Ömer Dinçer, İŞKUR olarak bütün vilayetlerde örgütlendiklerini, ama Türkiye'deki işsizlerin sadece yaklaşık yüzde 30-35'ini kayıt altına aldıklarını aktararak, şunları kaydetti:
''3 milyona yakın işsiz olduğunu biliyorken sadece 1 milyona yakını bizde kayıtlı görünüyor. Yine Türkiye'de her yıl 1 milyona yakın insanı istihdam ediyorken, bunların sadece yüzde 10-12'lik kısmını biz istihdam edebiliyor, yerleştirebiliyoruz. Halbuki bizde bu ülkede kayıtsız bütün işsizlerin dökümü olmalı. Onların hangilerinin hangi işi yapabileceklerini bilmeliyiz, mesleksizleri eğitebilecek konumda olmalıyız. Uluslararası standartlarda olduğu gibi en az yüzde 40'ını işe yerleştirebilmeliyiz.''
-''400 BİN KİŞİYE MESLEKİ EĞİTİM KURSU''-
Bunun altından kalkabilmek için yaklaşık 80 bin personel olması gerektiğini, ancak 2 bin 400 kişi ile çalıştıklarını anlatan Dinçer, ''Bunun üstesinden gelemeyeceğimize göre çok düşük maliyetli proje yürütüyoruz.
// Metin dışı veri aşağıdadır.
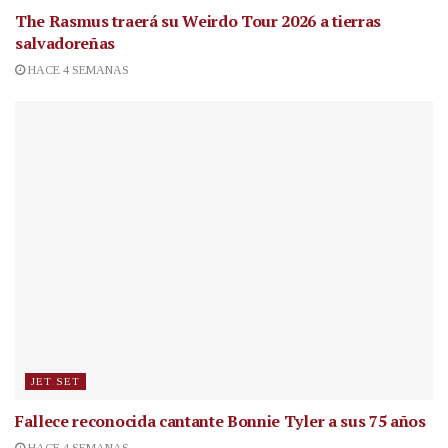
The Rasmus traerá su Weirdo Tour 2026 a tierras
salvadoreñas
HACE 4 SEMANAS
JET SET
Fallece reconocida cantante
Bonnie Tyler a sus 75 años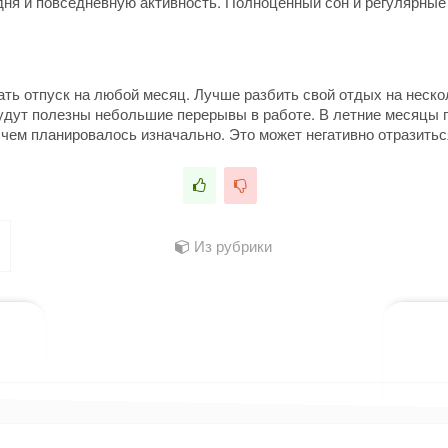
ня и повседневную активность. Полноценный сон и регулярные 
ь отпуск на любой месяц. Лучше разбить свой отдых на нескол
будут полезны небольшие перерывы в работе. В летние месяцы г
 чем планировалось изначально. Это может негативно отразить
Из рубрики
лассниках
 WhatsApp
ться в X (Twitter)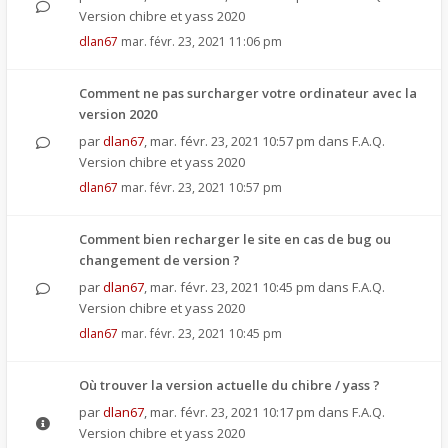
Version chibre et yass 2020
dlan67
mar. févr. 23, 2021 11:06 pm
Comment ne pas surcharger votre ordinateur avec la
version 2020
par
dlan67
,
mar. févr. 23, 2021 10:57 pm
dans
F.A.Q.
Version chibre et yass 2020
dlan67
mar. févr. 23, 2021 10:57 pm
Comment bien recharger le site en cas de bug ou
changement de version ?
par
dlan67
,
mar. févr. 23, 2021 10:45 pm
dans
F.A.Q.
Version chibre et yass 2020
dlan67
mar. févr. 23, 2021 10:45 pm
Où trouver la version actuelle du chibre / yass ?
par
dlan67
,
mar. févr. 23, 2021 10:17 pm
dans
F.A.Q.
Version chibre et yass 2020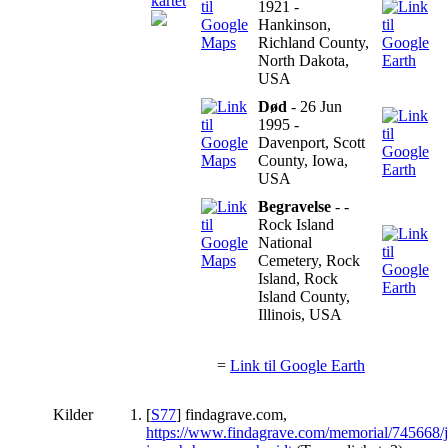
kartet
1921 -
Hankinson,
Richland County,
North Dakota,
USA
Død
- 26 Jun
1995 -
Davenport, Scott
County, Iowa,
USA
Begravelse
- -
Rock Island
National
Cemetery, Rock
Island, Rock
Island County,
Illinois, USA
=
Link til Google Earth
Kilder
[
S77
] findagrave.com,
https://www.findagrave.com/memorial/745668/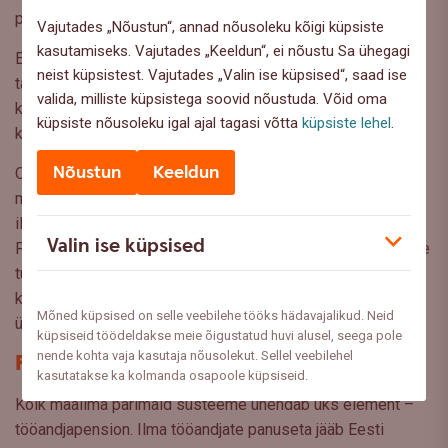
panustada majanduse arengusse.
Vajutades „Nõustun“, annad nõusoleku kõigi küpsiste
kasutamiseks. Vajutades „Keeldun“, ei nõustu Sa ühegagi
Eestis tegutsevad fondivalitsejad on seda teinud
neist küpsistest. Vajutades „Valin ise küpsised“, saad ise
tasakaalukalt – neljal viiest on juba investeeringuid ka
valida, milliste küpsistega soovid nõustuda. Võid oma
kohalikule turule, näiteks kinnisvara- ja erakapitalifondide
küpsiste nõusoleku igal ajal tagasi võtta
küpsiste lehel
.
kaudu ettevõtlusse.
Nõustun
Keeldun
Oluline on, et pensioniraha jääks pikalt investeeritavaks,
mida saab kasutada pikaajaliste projektide rahastamiseks,
ilma et see muutuks poliitilise surve vahendiks.
Valin ise küpsised
Pensionifondide ülesanne on endiselt üks: teenida kogujale
tulu ja kindlustada väärikas pension, aga seda nutikalt
kasutades saab tuua laiemat kasu nii riigile kui ka
Mõned küpsised on selle veebilehe tööks hädavajalikud. Neid
ühiskonnale.
küpsiseid töödeldakse meie õigustatud huvi alusel, seega pole
nende kohta vaja kasutaja nõusolekut. Sellel veebilehel
Puudu on tööandjapension
kasutatakse ka kolmanda osapoole küpsiseid.
Kõik maailma parimaid süsteeme ühendab üks element –
tööandjapension. Ilma tööandjate panuseta jääb Eesti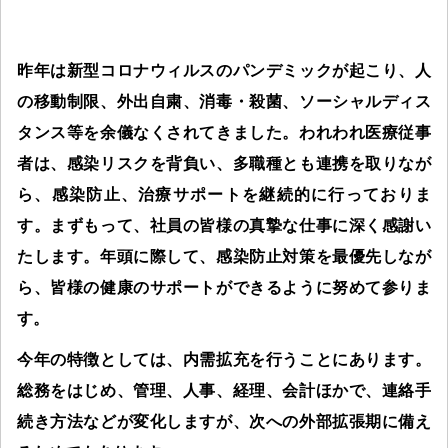
昨年は新型コロナウィルスのパンデミックが起こり、人
の移動制限、外出自粛、消毒・殺菌、ソーシャルディス
タンス等を余儀なくされてきました。われわれ医療従事
者は、感染リスクを背負い、多職種とも連携を取りなが
ら、感染防止、治療サポートを継続的に行っておりま
す。まずもって、社員の皆様の真摯な仕事に深く感謝い
たします。年頭に際して、感染防止対策を最優先しなが
ら、皆様の健康のサポートができるように努めて参りま
す。
今年の特徴としては、内需拡充を行うことにあります。
総務をはじめ、管理、人事、経理、会計ほかで、連絡手
続き方法などが変化しますが、次への外部拡張期に備え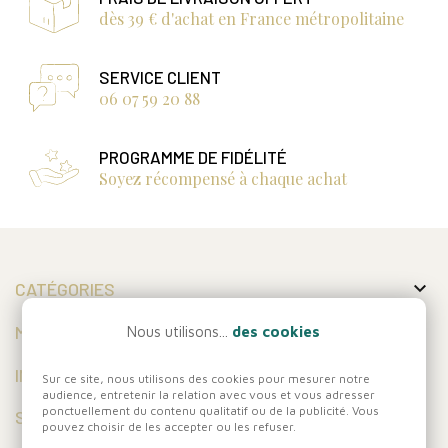
dès 39 € d'achat en France métropolitaine
SERVICE CLIENT
06 07 59 20 88
PROGRAMME DE FIDÉLITÉ
Soyez récompensé à chaque achat

CATÉGORIES

MON COMPTE
Nous utilisons...
des cookies

INFORMATIONS
Sur ce site, nous utilisons des cookies pour mesurer notre
audience, entretenir la relation avec vous et vous adresser
ponctuellement du contenu qualitatif ou de la publicité. Vous
SUIVEZ-NOUS
pouvez choisir de les accepter ou les refuser.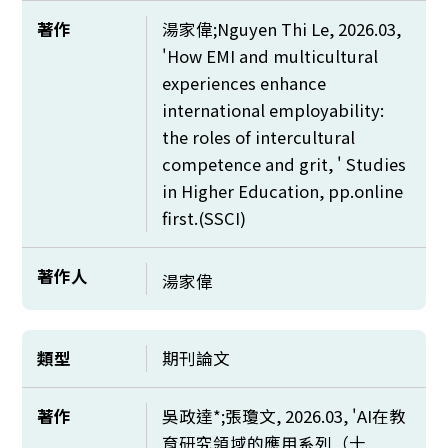
著作
湯家偉;Nguyen Thi Le, 2026.03,
'How EMI and multicultural
experiences enhance
international employability:
the roles of intercultural
competence and grit, ' Studies
in Higher Education, pp.online
first.(SSCI)
著作人
湯家偉
類型
期刊論文
著作
吳政達*;張瓊文, 2026.03, 'AI在教
育研究領域的應用系列（十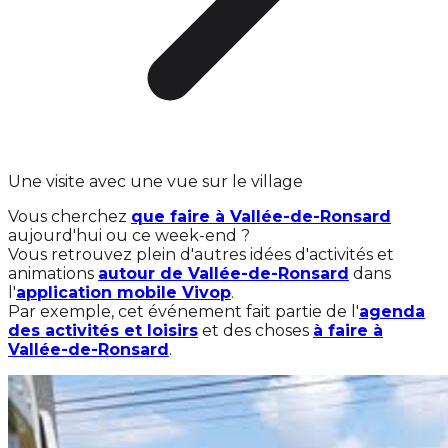
Une visite avec une vue sur le village
Vous cherchez
que faire à Vallée-de-Ronsard
aujourd'hui ou ce week-end ?
Vous retrouvez plein d'autres idées d'activités et
animations
autour de Vallée-de-Ronsard
dans
l'
application mobile Vivop
.
Par exemple, cet événement fait partie de l'
agenda
des activités et loisirs
et des choses
à faire à
Vallée-de-Ronsard
.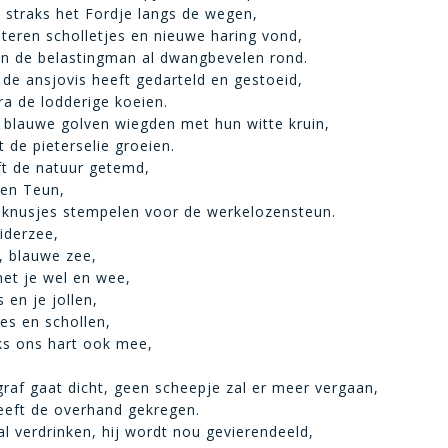
straks het Fordje langs de wegen,
steren scholletjes en nieuwe haring vond,
n de belastingman al dwangbevelen rond.
e ansjovis heeft gedarteld en gestoeid,
ra de lodderige koeien.
blauwe golven wiegden met hun witte kruin,
 de pieterselie groeien.
t de natuur getemd,
 en Teun,
 knusjes stempelen voor de werkelozensteun.
iderzee,
, blauwe zee,
met je wel en wee,
 en je jollen,
ies en schollen,
ks ons hart ook mee,
af gaat dicht, geen scheepje zal er meer vergaan,
eeft de overhand gekregen.
al verdrinken, hij wordt nou gevierendeeld,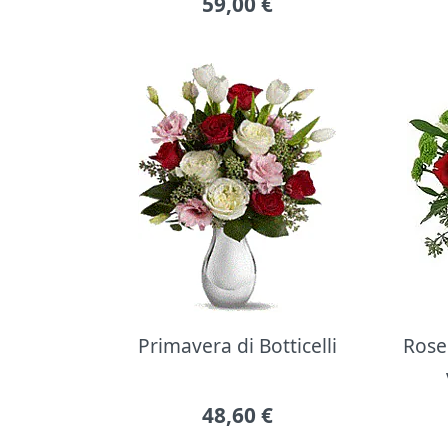
59,00
€
Primavera di Botticelli
Rose 
48,60
€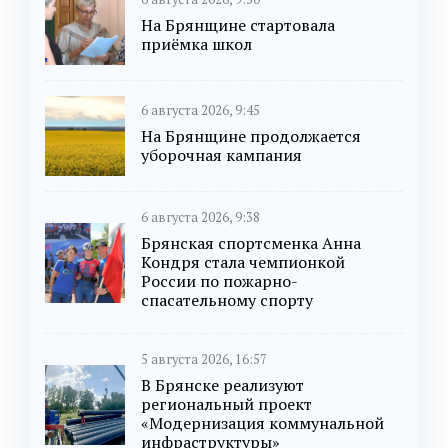
На Брянщине стартовала
приёмка школ
6 августа 2026, 9:45
На Брянщине продолжается
уборочная кампания
6 августа 2026, 9:38
Брянская спортсменка Анна
Кондря стала чемпионкой
России по пожарно-
спасательному спорту
5 августа 2026, 16:57
В Брянске реализуют
региональный проект
«Модернизация коммунальной
инфраструктуры»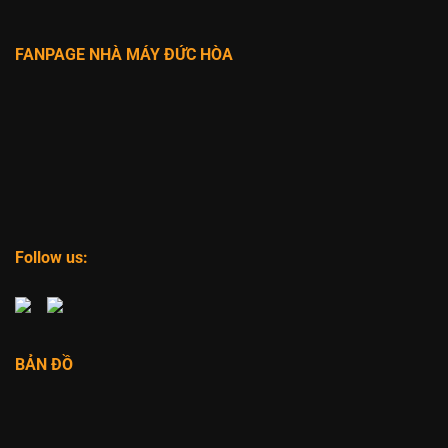
FANPAGE NHÀ MÁY ĐỨC HÒA
Follow us:
BẢN ĐỒ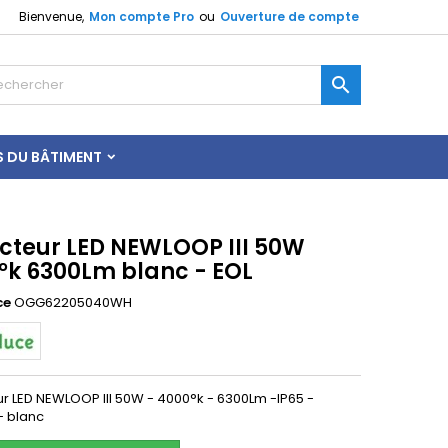
Bienvenue,
Mon compte Pro
ou
Ouverture de compte

S DU BÂTIMENT
ecteur LED NEWLOOP III 50W
°k 6300Lm blanc - EOL
ce
OGG62205040WH
ur LED NEWLOOP III 50W - 4000°k - 6300Lm -IP65 -
 blanc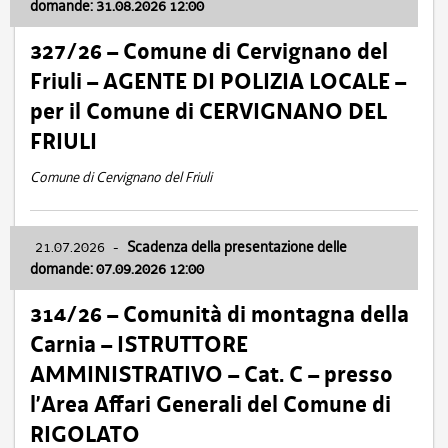
domande: 31.08.2026 12:00
327/26 – Comune di Cervignano del
Friuli – AGENTE DI POLIZIA LOCALE –
per il Comune di CERVIGNANO DEL
FRIULI
Comune di Cervignano del Friuli
21.07.2026
-
Scadenza della presentazione delle
domande: 07.09.2026 12:00
314/26 – Comunità di montagna della
Carnia – ISTRUTTORE
AMMINISTRATIVO – Cat. C – presso
l’Area Affari Generali del Comune di
RIGOLATO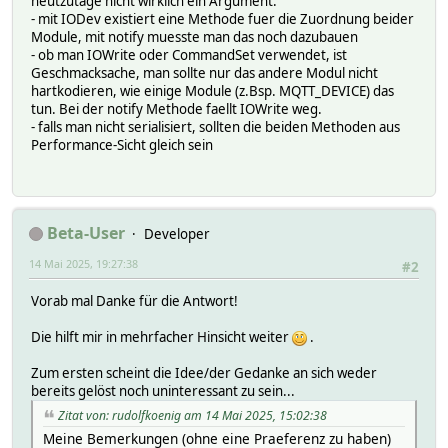
heutzutage nicht wirklich ein Argument.
- mit IODev existiert eine Methode fuer die Zuordnung beider
Module, mit notify muesste man das noch dazubauen
- ob man IOWrite oder CommandSet verwendet, ist
Geschmacksache, man sollte nur das andere Modul nicht
hartkodieren, wie einige Module (z.Bsp. MQTT_DEVICE) das
tun. Bei der notify Methode faellt IOWrite weg.
- falls man nicht serialisiert, sollten die beiden Methoden aus
Performance-Sicht gleich sein
Beta-User
Developer
14 Mai 2025, 19:27:38
#2
Vorab mal Danke für die Antwort!
Die hilft mir in mehrfacher Hinsicht weiter
.
Zum ersten scheint die Idee/der Gedanke an sich weder
bereits gelöst noch uninteressant zu sein...
Zitat von: rudolfkoenig am 14 Mai 2025, 15:02:38
Meine Bemerkungen (ohne eine Praeferenz zu haben)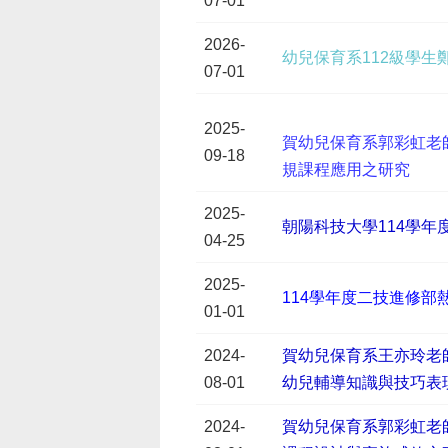
07-01
2026-
幼兒保育系112級學
07-01
2025-
賀幼兒保育系郭彩虹老
09-18
規課程應用之研究
2025-
朝陽科技大學114學
04-25
2025-
114學年度二技進修部
01-01
2024-
賀幼兒保育系王亦玲老
08-01
幼兒輔導知識與技巧表
2024-
賀幼兒保育系郭彩虹老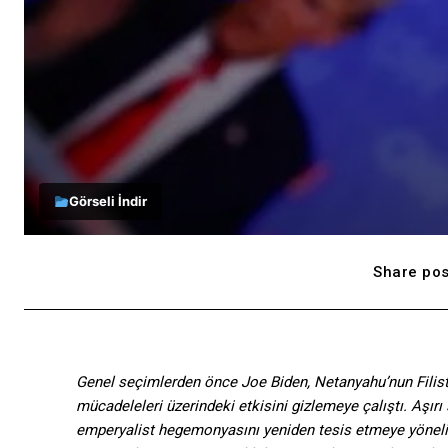
Görseli İndir
Share pos
Genel seçimlerden önce Joe Biden, Netanyahu’nun Filistin
mücadeleleri üzerindeki etkisini gizlemeye çalıştı. Aşır
emperyalist hegemonyasını yeniden tesis etmeye yönelik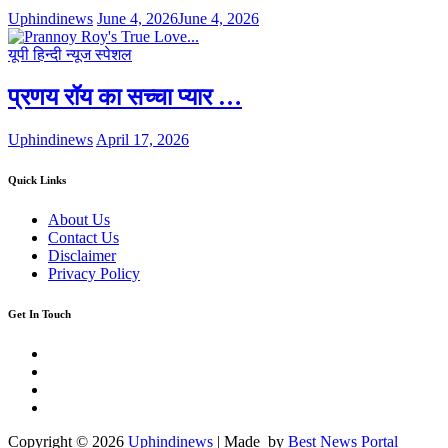
Uphindinews
June 4, 2026
June 4, 2026
यूपी हिन्दी न्यूज स्पेशल
प्रणय रॉय का सच्चा प्यार …
Uphindinews
April 17, 2026
Quick Links
About Us
Contact Us
Disclaimer
Privacy Policy
Get In Touch
Facebook
Twitter
Youtube
Linkedin
Copyright © 2026
Uphindinews
| Made by
Best News Portal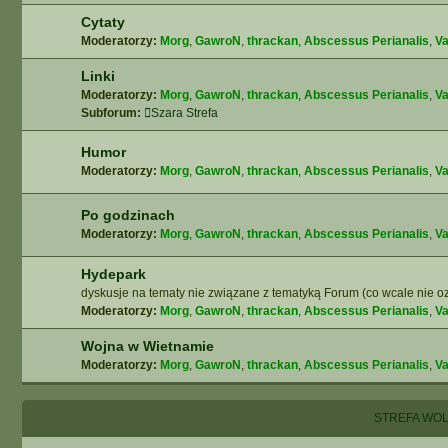
Cytaty
Moderatorzy:
Morg
,
GawroN
,
thrackan
,
Abscessus Perianalis
,
Va
Linki
Moderatorzy:
Morg
,
GawroN
,
thrackan
,
Abscessus Perianalis
,
Va
Subforum:
Szara Strefa
Humor
Moderatorzy:
Morg
,
GawroN
,
thrackan
,
Abscessus Perianalis
,
Va
Po godzinach
Moderatorzy:
Morg
,
GawroN
,
thrackan
,
Abscessus Perianalis
,
Va
Hydepark
dyskusje na tematy nie związane z tematyką Forum (co wcale nie oz
Moderatorzy:
Morg
,
GawroN
,
thrackan
,
Abscessus Perianalis
,
Va
Wojna w Wietnamie
Moderatorzy:
Morg
,
GawroN
,
thrackan
,
Abscessus Perianalis
,
Va
STREFA WO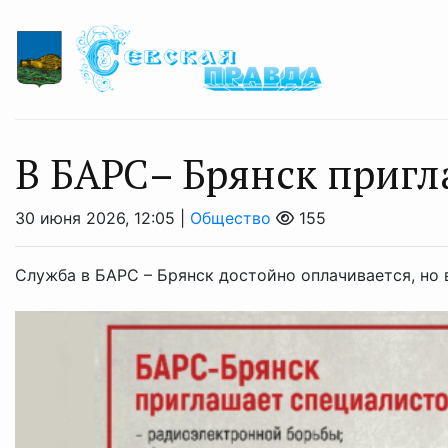
B БAРС– Брянcк приг
30 июня 2026, 12:05 |
Общество
155
Служба в БАРС – Брянск достойно оплачивается, но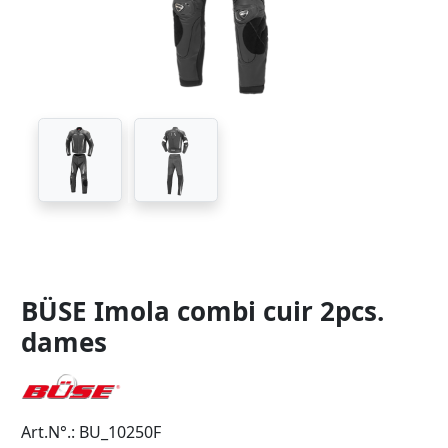
BÜSE Imola combi cuir 2pcs.
dames
Art.N°.: BU_10250F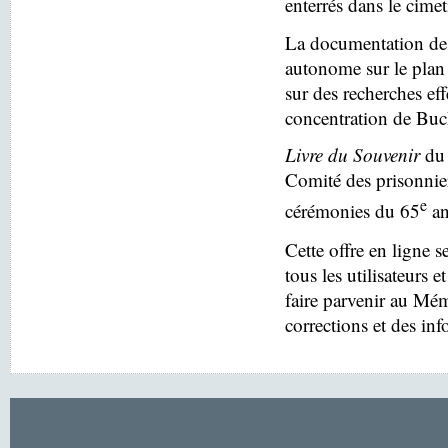
enterrés dans le cim
La documentation des
autonome sur le plan 
sur des recherches eff
concentration de Buc
Livre du Souvenir
du 
Comité des prisonnier
e
cérémonies du 65
an
Cette offre en ligne s
tous les utilisateurs e
faire parvenir au Mé
corrections et des in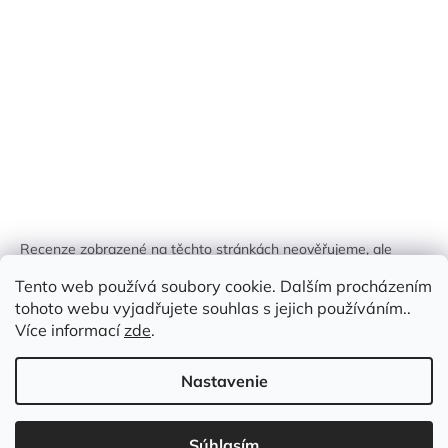
Recenze zobrazené na těchto stránkách neověřujeme, ale
kontrolujeme a odstraňujeme podvodný obsah, pokud je
Tento web používá soubory cookie. Dalším procházením
identifikován.
tohoto webu vyjadřujete souhlas s jejich používáním..
Více informací
zde
.
Nastavenie
Vytvoril Shoptet
Súhlasím
Copyright 2026
Zlatá Žirafa
. Všetky práva vyhradené.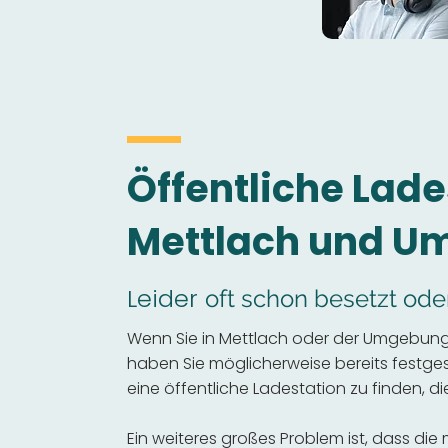
Öffentliche Lade
Mettlach und 
Leider
oft schon besetzt ode
Wenn Sie in Mettlach oder der Umgebung 
haben Sie möglicherweise bereits festgeste
eine öffentliche Ladestation zu finden, die
Ein weiteres großes Problem ist, dass die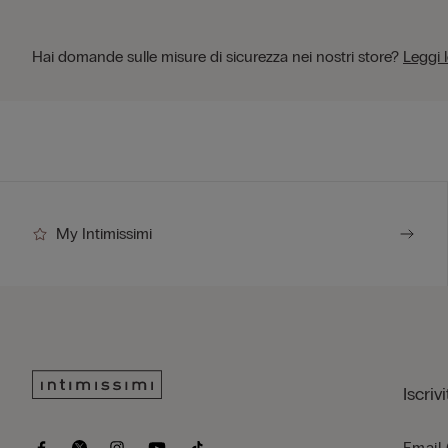
Hai domande sulle misure di sicurezza nei nostri store?
Leggi 
My Intimissimi
Iscriv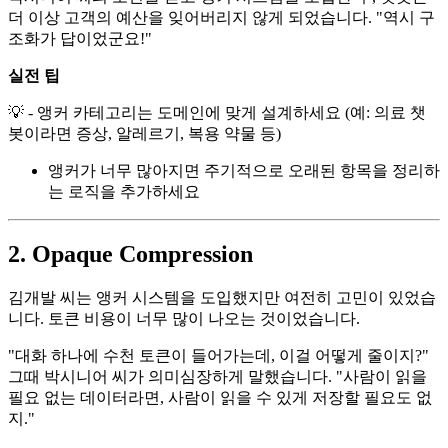
더 이상 고객의 예산을 잊어버리지 않게 되었습니다. "역시 구
조화가 답이었군요!"
실전 팁
💡 - 앵커 카테고리는 도메인에 맞게 설계하세요 (예: 의료 챗
봇이라면 증상, 알레르기, 복용 약물 등)
앵커가 너무 많아지면 주기적으로 오래된 항목을 정리하
는 로직을 추가하세요
2. Opaque Compression
김개발 씨는 앵커 시스템을 도입했지만 여전히 고민이 있었습
니다. 토큰 비용이 너무 많이 나오는 것이었습니다.
"대화 하나에 수천 토큰이 들어가는데, 이걸 어떻게 줄이지?"
그때 박시니어 씨가 의미심장하게 말했습니다. "사람이 읽을
필요 없는 데이터라면, 사람이 읽을 수 있게 저장할 필요도 없
지."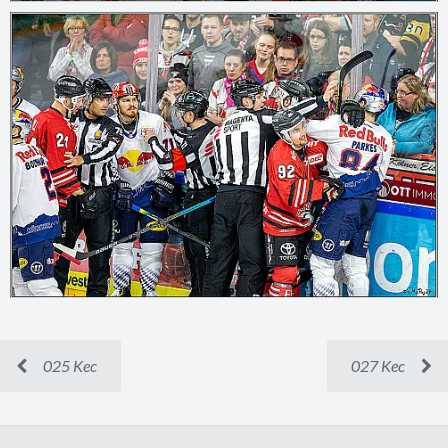
025 Kec
027 Kec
Türkiye'de şu anda 781 belediyemizle anlaşarak onların personelini eğittik'' dedi.
Tüm il düzeyinde örgütü olan olan kurumlarla konuştuklarını, yaklaşık 870 kurum ve birimle sözleşme yaptıklarını ifade eden Dinçer, sadece Esenler Belediyesince geçen sene bu süreçte bin 500 kişinin işe yerleştirildiğini anımsattı.
Dinçer, 2008 yılında 20 bin kişiyi eğiten İŞKUR'un 2009 yılında 167 bin kişiye kurs düzenlediğini, 2010 yılında 150 bin kişiyi geçtiklerini, işe yerleştirme oranını da yüzde 3-4'lerden yüzde 10'ların üzerine çıkardıklarını anlatarak, 2011 yılı için aşağı yukarı 400 bin kişiye mesleki eğitim kursu açmayı planladıklarını bildirdi.